Recently, I have been collecting and processing a large amount of data, which usually involves converting XML/text format data into relational, structured data for easy export and direct analysis, especially formats that can be directly analyzed by pandas (csv/json). Therefore, I need to use a mysql processing library in Python. Since I was looking for a processing library, I decided to go all out and choose a library that supports ORM. So, I chose SQLAlchemy. After using it for a while, I decided to write a record to remember the commonly used things during this period.
SQLAlchemy is an open-source software under the Python programming language. It provides an SQL toolkit and Object-Relational Mapping (ORM) tools, mainly to meet the following needs:
- Provide common operations on databases: add, delete, modify, and query
- Provide ORM functionality, which can turn the operating unit into an object, so there is no need to write sql statements for hard coding/decoding parsing data
Database Connection
SQLalchemy cannot support database operations, so additional database drivers need to be installed. For different databases and drivers, there are different configuration URIs, the overall format is dbms://user:pwd@host/dbname
. Here I use Mysql+mysqlconnector, the specific connection code is as follows
from sqlalchemy import create_engine
from sqlalchemy.orm import sessionmaker
sql_connection = 'mysql+mysqlconnector://root:pwd@localhost:3306/database'
engine = create_engine(sql_connection)
# Transactions need to be executed using sessions
DBsession = sessionmaker(bind=engine)
session = DBsession()
# Close the session before ending
session.close()
Structure Definition
In SQLAlchemy, ORM binds the database model by defining objects.
from sqlalchemy.ext.declarative import declarative_base
from sqlalchemy.orm import relation, sessionmaker
Base = declarative_base()
class Movie(Base):
__tablename__ = 'movies'
id = Column(Integer, primary_key=True)
title = Column(String(255), nullable=False)
year = Column(Integer)
directed_by = Column(Integer)
def __init__(self, title=None, year=None):
self.title = title
self.year = year
- The ORM model class is defined by inheriting from declarative_base and is bound to the corresponding table through
__tablename__
- Each Column attribute is a column in the table, the type needs to be set, and the type must correspond to the type of the column in the database.
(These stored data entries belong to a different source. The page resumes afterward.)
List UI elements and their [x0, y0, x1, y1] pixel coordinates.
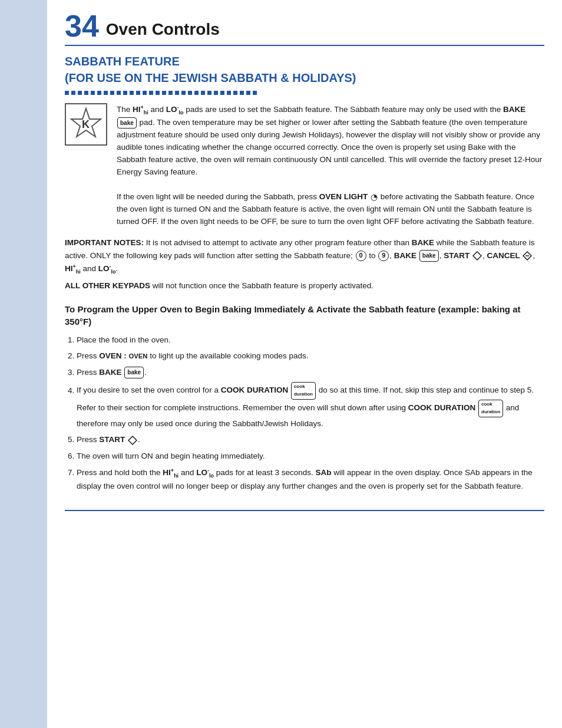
page: 34 Oven Controls SABBATH FEATURE (FOR US… [0, 0, 562, 728]
section-heading-2: (FOR USE ON THE JEWISH SABBATH & HOLIDAY… [65, 71, 544, 85]
bottom-border [65, 510, 544, 511]
start-icon [472, 251, 482, 261]
important-notes-p2: ALL OTHER KEYPADS will not function once… [65, 279, 544, 292]
cancel-icon [523, 251, 532, 261]
step-3: Press BAKE bake. [77, 366, 544, 379]
intro-block: K The HI+hi and LO-lo pads are used to s… [65, 103, 544, 228]
dot-divider [65, 91, 544, 95]
section-heading-1: SABBATH FEATURE [65, 54, 544, 68]
step-1: Place the food in the oven. [77, 334, 544, 347]
cook-duration-icon-step4: cookduration [291, 382, 316, 400]
bake-icon-step3: bake [124, 367, 144, 378]
k-star-svg: K [68, 106, 104, 143]
start-icon-step5 [128, 436, 137, 445]
oven-light-icon: ◔ [371, 191, 378, 204]
intro-paragraph-2: If the oven light will be needed during … [117, 191, 544, 229]
step-5: Press START . [77, 433, 544, 446]
svg-text:K: K [82, 118, 90, 130]
chapter-header: 34 Oven Controls [65, 0, 544, 46]
chapter-number: 34 [65, 11, 99, 41]
sidebar [0, 0, 47, 728]
bake-icon-2: bake [419, 250, 439, 262]
step-2: Press OVEN : OVEN to light up the availa… [77, 350, 544, 363]
intro-paragraph-1: The HI+hi and LO-lo pads are used to set… [117, 103, 544, 179]
nine-icon: 9 [378, 251, 389, 261]
chapter-title: Oven Controls [106, 21, 220, 41]
cook-duration-icon-step4b: cookduration [478, 400, 503, 417]
main-content: 34 Oven Controls SABBATH FEATURE (FOR US… [47, 0, 562, 728]
important-notes-block: IMPORTANT NOTES: It is not advised to at… [65, 236, 544, 292]
important-notes-p1: IMPORTANT NOTES: It is not advised to at… [65, 236, 544, 276]
bake-icon-inline: bake [117, 117, 137, 129]
steps-list: Place the food in the oven. Press OVEN :… [77, 334, 544, 493]
svg-marker-2 [473, 252, 481, 260]
step-4: If you desire to set the oven control fo… [77, 382, 544, 430]
sub-heading: To Program the Upper Oven to Begin Bakin… [65, 303, 544, 328]
step-7: Press and hold both the HI+hi and LO-lo … [77, 466, 544, 492]
step-6: The oven will turn ON and begin heating … [77, 450, 544, 463]
zero-icon: 0 [356, 251, 366, 261]
svg-marker-5 [128, 436, 137, 444]
intro-text: The HI+hi and LO-lo pads are used to set… [117, 103, 544, 228]
k-star-icon: K [65, 103, 107, 146]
Common types are Integer, Float, String (corresponding to varchar), Text
- One attribute/column must be set as
primary_key
- You can create a table using
Base.metadata.create_all(engine)
Data Operation
Data is operated using ORM, and the basic unit of operation is an object (you can also directly use sql statements, but there is no need for common operations). Except for queries, operations that modify the database need to commit transactions.
Insert
m1 = Movie("Star Trek", 2009)
session.add(m1)
session.commit()
- Create the object to be inserted and add the corresponding data attributes
- Add it to the session
- Submit the session and commit the transaction
Query
movies = session.query(Movie).all() # Get all data
movie = session.query(Movie).get(movie_id) # Get a single record
filter_movie = session.query(Movie).filter(Movie.id == 1).one()
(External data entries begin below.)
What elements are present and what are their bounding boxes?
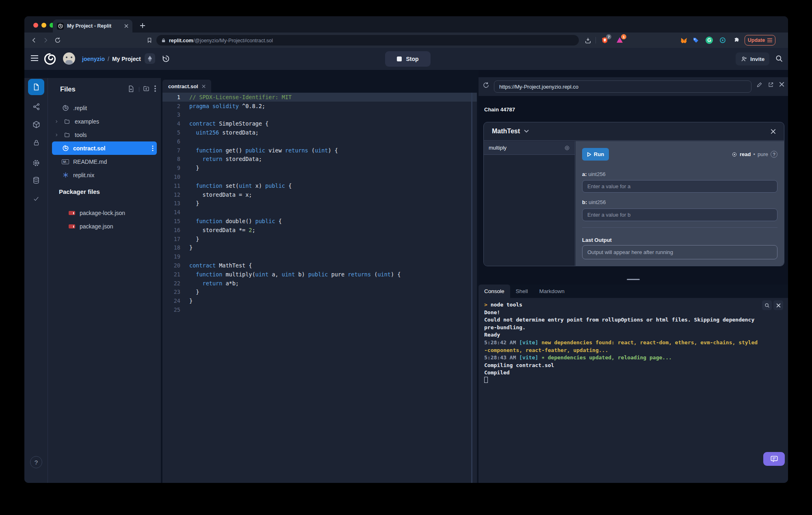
- contract-card: MathTest multiply: [483, 122, 784, 266]
- history-button[interactable]: [162, 54, 170, 63]
- close-tab-icon[interactable]: [124, 24, 128, 28]
- url-bar[interactable]: replit.com/@joenyzio/My-Project#contract…: [156, 35, 579, 46]
- code-line[interactable]: 19: [162, 252, 477, 261]
- forward-button[interactable]: [41, 35, 50, 45]
- update-button[interactable]: Update: [745, 35, 775, 46]
- resize-handle[interactable]: [627, 279, 640, 280]
- function-item-multiply[interactable]: multiply: [484, 141, 575, 155]
- rail-checks-button[interactable]: [28, 191, 44, 207]
- console-tab-shell[interactable]: Shell: [510, 285, 534, 298]
- invite-button[interactable]: Invite: [736, 52, 769, 65]
- code-line[interactable]: 12 storedData = x;: [162, 190, 477, 199]
- rail-packages-button[interactable]: [28, 116, 44, 133]
- code-line[interactable]: 1// SPDX-License-Identifier: MIT: [162, 93, 477, 102]
- file-row-package-lock.json[interactable]: package-lock.json: [52, 206, 157, 219]
- code-line[interactable]: 4contract SimpleStorage {: [162, 119, 477, 128]
- editor-tab[interactable]: contract.sol: [162, 80, 211, 93]
- rail-files-button[interactable]: [28, 79, 44, 95]
- console-search-button[interactable]: [762, 300, 772, 310]
- code-line[interactable]: 11 function set(uint x) public {: [162, 181, 477, 190]
- folder-row-tools[interactable]: tools: [52, 128, 157, 141]
- code-line[interactable]: 5 uint256 storedData;: [162, 128, 477, 137]
- run-button[interactable]: Run: [582, 148, 609, 161]
- close-window-button[interactable]: [33, 23, 38, 28]
- new-file-button[interactable]: [128, 85, 134, 92]
- back-button[interactable]: [29, 35, 39, 45]
- console-tab-console[interactable]: Console: [479, 285, 510, 298]
- file-menu-kebab-icon[interactable]: [152, 146, 154, 151]
- modifier-help-badge[interactable]: ?: [771, 151, 777, 158]
- reload-button[interactable]: [53, 35, 63, 45]
- code-line[interactable]: 10: [162, 172, 477, 181]
- new-folder-button[interactable]: [143, 85, 150, 92]
- console-panel[interactable]: > node toolsDone!Could not determine ent…: [479, 298, 788, 483]
- code-line[interactable]: 25: [162, 305, 477, 314]
- contract-card-header[interactable]: MathTest: [484, 122, 784, 141]
- grammarly-icon[interactable]: G: [704, 35, 714, 45]
- downloads-button[interactable]: [583, 35, 593, 45]
- code-line[interactable]: 24}: [162, 296, 477, 305]
- rail-database-button[interactable]: [28, 172, 44, 188]
- code-line[interactable]: 7 function get() public view returns (ui…: [162, 146, 477, 155]
- file-row-README.md[interactable]: M↓README.md: [52, 155, 157, 168]
- edit-url-button[interactable]: [756, 82, 762, 88]
- code-line[interactable]: 2pragma solidity ^0.8.2;: [162, 102, 477, 111]
- rail-version-control-button[interactable]: [28, 98, 44, 115]
- browser-tab[interactable]: My Project - Replit: [53, 20, 132, 33]
- code-line[interactable]: 23 }: [162, 288, 477, 297]
- rail-secrets-button[interactable]: [28, 135, 44, 151]
- code-editor[interactable]: 1// SPDX-License-Identifier: MIT2pragma …: [162, 93, 477, 483]
- bookmark-icon[interactable]: [145, 35, 154, 45]
- user-avatar[interactable]: [63, 52, 75, 65]
- editor-scrollbar[interactable]: [471, 93, 472, 483]
- replit-logo[interactable]: [44, 53, 56, 65]
- code-line[interactable]: 6: [162, 137, 477, 146]
- metamask-fox-icon[interactable]: [679, 35, 689, 45]
- project-name[interactable]: My Project: [112, 56, 141, 62]
- param-a-input[interactable]: [582, 180, 777, 193]
- code-line[interactable]: 3: [162, 111, 477, 120]
- code-line[interactable]: 14: [162, 208, 477, 217]
- files-menu-button[interactable]: [154, 85, 156, 92]
- code-line[interactable]: 18}: [162, 243, 477, 252]
- stop-button[interactable]: Stop: [385, 51, 431, 67]
- file-row-contract.sol[interactable]: contract.sol: [52, 141, 157, 155]
- close-contract-button[interactable]: [771, 129, 776, 134]
- brave-rewards-icon[interactable]: 1: [615, 35, 624, 45]
- console-tab-markdown[interactable]: Markdown: [534, 285, 570, 298]
- ethereum-badge[interactable]: [145, 53, 155, 64]
- code-line[interactable]: 15 function double() public {: [162, 217, 477, 226]
- file-row-replit.nix[interactable]: replit.nix: [52, 168, 157, 182]
- code-line[interactable]: 22 return a*b;: [162, 279, 477, 288]
- code-line[interactable]: 9 }: [162, 163, 477, 172]
- folder-row-examples[interactable]: examples: [52, 115, 157, 128]
- code-line[interactable]: 13 }: [162, 199, 477, 208]
- brave-shield-icon[interactable]: 7: [600, 35, 610, 45]
- code-line[interactable]: 16 storedData *= 2;: [162, 226, 477, 235]
- chat-button[interactable]: [763, 452, 785, 466]
- code-line[interactable]: 8 return storedData;: [162, 155, 477, 164]
- code-line[interactable]: 21 function multiply(uint a, uint b) pub…: [162, 270, 477, 279]
- help-button[interactable]: ?: [30, 456, 42, 468]
- tag-extension-icon[interactable]: [691, 35, 701, 45]
- code-line[interactable]: 17 }: [162, 235, 477, 243]
- file-row-.replit[interactable]: .replit: [52, 101, 157, 115]
- console-clear-button[interactable]: [773, 300, 783, 310]
- extensions-puzzle-icon[interactable]: [731, 35, 741, 45]
- username-link[interactable]: joenyzio: [82, 56, 105, 62]
- param-b-input[interactable]: [582, 209, 777, 221]
- close-webview-button[interactable]: [779, 82, 784, 87]
- webview-refresh-button[interactable]: [483, 82, 489, 89]
- minimize-window-button[interactable]: [41, 23, 46, 28]
- new-tab-button[interactable]: [137, 20, 148, 31]
- code-text: }: [189, 244, 193, 251]
- menu-button[interactable]: [31, 55, 38, 61]
- teal-extension-icon[interactable]: [718, 35, 728, 45]
- open-external-button[interactable]: [768, 82, 774, 88]
- webview-url-input[interactable]: [494, 80, 751, 93]
- code-line[interactable]: 20contract MathTest {: [162, 261, 477, 270]
- file-row-package.json[interactable]: package.json: [52, 219, 157, 233]
- search-button[interactable]: [775, 54, 783, 63]
- rail-settings-button[interactable]: [28, 155, 44, 171]
- editor-tab-close-icon[interactable]: [202, 85, 206, 88]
- The parameter of the query in the query is the table/object to be returned
- Filter is equivalent to the where statement, which can further filter the query results. One returns a unique row, and all returns all rows.
Update
The data that is queried out, after modifying the properties, re-submit the transaction.
movie = session.query(Movie).get(id)
movie.year = 1999
session.commit()
Delete
movie = session.query(Movie).get(id)
session.delete()
session.commit()
Some Problems
Large Batch Data Insertion
During the use process, I encountered a situation where I needed to insert more than 300,000 pieces of data into the database at once. Before this, I always commit after inserting the data (a few thousand/a few hundred), because each commit needs to be written to the database, which will be slower (limited by disk IO). But this time the number is too much, an error occurred when submitting, indicating that the mysql connection was lost. I guess it is because the writing time is too much and the time is too long, which exceeds its limit and disconnects the connection. So I chose to commit in batches, commit once after adding a certain amount of data (5000/1000/500/100/10), but it was not successful. After a certain amount of records were inserted, it indicated that a certain column of a certain inserted record was too long (even though that column of mine was Text with no length limit), which was obviously problematic. I searched for methods of batch data insertion on the Internet, but the content is basically the same, all of which are reproduced/translated from a answer on StackOverflow. Two methods were given:
- bulk_save_objects(objects)
- add_all()
Neither worked, and in the end, I adopted the method of adding and submitting one by one. Although it was a bit slow, it could work.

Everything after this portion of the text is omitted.